So much stuff Your Humble Observer finds interesting/amusing; so little space.
Anthony Weiner got roasted while pursuing his goal of becoming mayor of The Big Apple. New York Cityites sent a loud and clear message to the man who displayed his shortcomings online a couple of years ago, giving only five percent of the total votes to the former U.S. Congressman.
After his Democratic primary loss, Weiner lived up to his name as he left his headquarters following a concession speech. While driving away from the disaster which was his campaign, the classy Anthony D. flipped the bird to journalists.
A campaign spokesperson reportedly explained to one astonished newsperson, "He's merely telling all of you he has one more Twitter to deliver."
With Weiner's exit, one might expect the mayor's race in NYC to morph into a discussion of issues and exchange of ideas on who is better qualified to serve the several million residents. One would be so wrong.
Continuing a rather disconcerting trend in politics, one NYC mayoral candidate has accused another of pulling proposed policy "directly out of the Marxist playbook."
Republican candidate Joe Lhota has doused Democrat Bill de Blasio with Red water, claiming de Blasio's policies reflect his past support for Nicaraguan politics and the Democrat's goal of achieving a democratic socialism vision for society. Simply put, Lhota has labeled his opponent a Communist.
"I'm proud to be a Progressive," de Blasio reportedly responded when told of Lhota's statement.
According to observers, de Blasio's response is either a calm, cool method of pooh-poohing what some call an outlandish, right-wingish remark or a back-door admission that the C-word and P-word are more closely related than one would dare think. The political dictionary, she is a' changing.
Phoniest of the phoney
Although YHO doesn't understand all this Tweet furor, some folks seem to have a propensity to judge a major figure's worth by their number of followers in the Tweetosphere. But alas...perhaps the numbers do more than reflect popularity.
One of the most influential political tweeters is, not surprisingly, President Barack Obama.
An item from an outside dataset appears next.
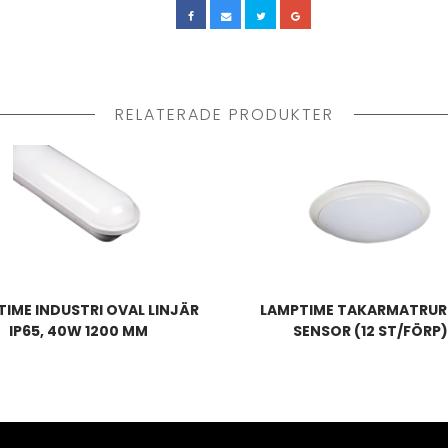
RELATERADE PRODUKTER
IME INDUSTRI OVAL LINJÄR
LAMPTIME TAKARMATRUR
IP65, 40W 1200 MM
SENSOR (12 ST/FÖRP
According to the numbers, the president allegedly has 36.9 million followers on Twitter. Allegedly, faithful reader, is the key word here.
A study conducted by the news source MailOnline (the bloody British have done it again) show the president's numbers include more than 19.5 million names which simply do not correspond to real people. In political speak, that means the names are most likely fake.
In fact, the study found accounts which topped the phony list belonged to Obama, VP Joe Biden, Her Firstness Michelle Obama and the White House communications department. By percentage the Prez has 20 percent actual people who are active on his account; Michelle Obama's Twitter buddies are roughly 29 percent active.
Using fake folks to up a perceived popularity rating is nothing new, either to this administration and its leadership or to others. According to a survey completed by the consulting group CVI, roughly 10 percent of those who cast votes in this country's elections (at all levels) have never been born.
The U.S. House of Representatives did a less than noble thing the other day when it voted to defund The Affordable Care Act (a.k.a., Obamacare).
In so doing, the House passed the bill along to the Senate where one of the most over-used and under-effective wheels in politics rolled into motion.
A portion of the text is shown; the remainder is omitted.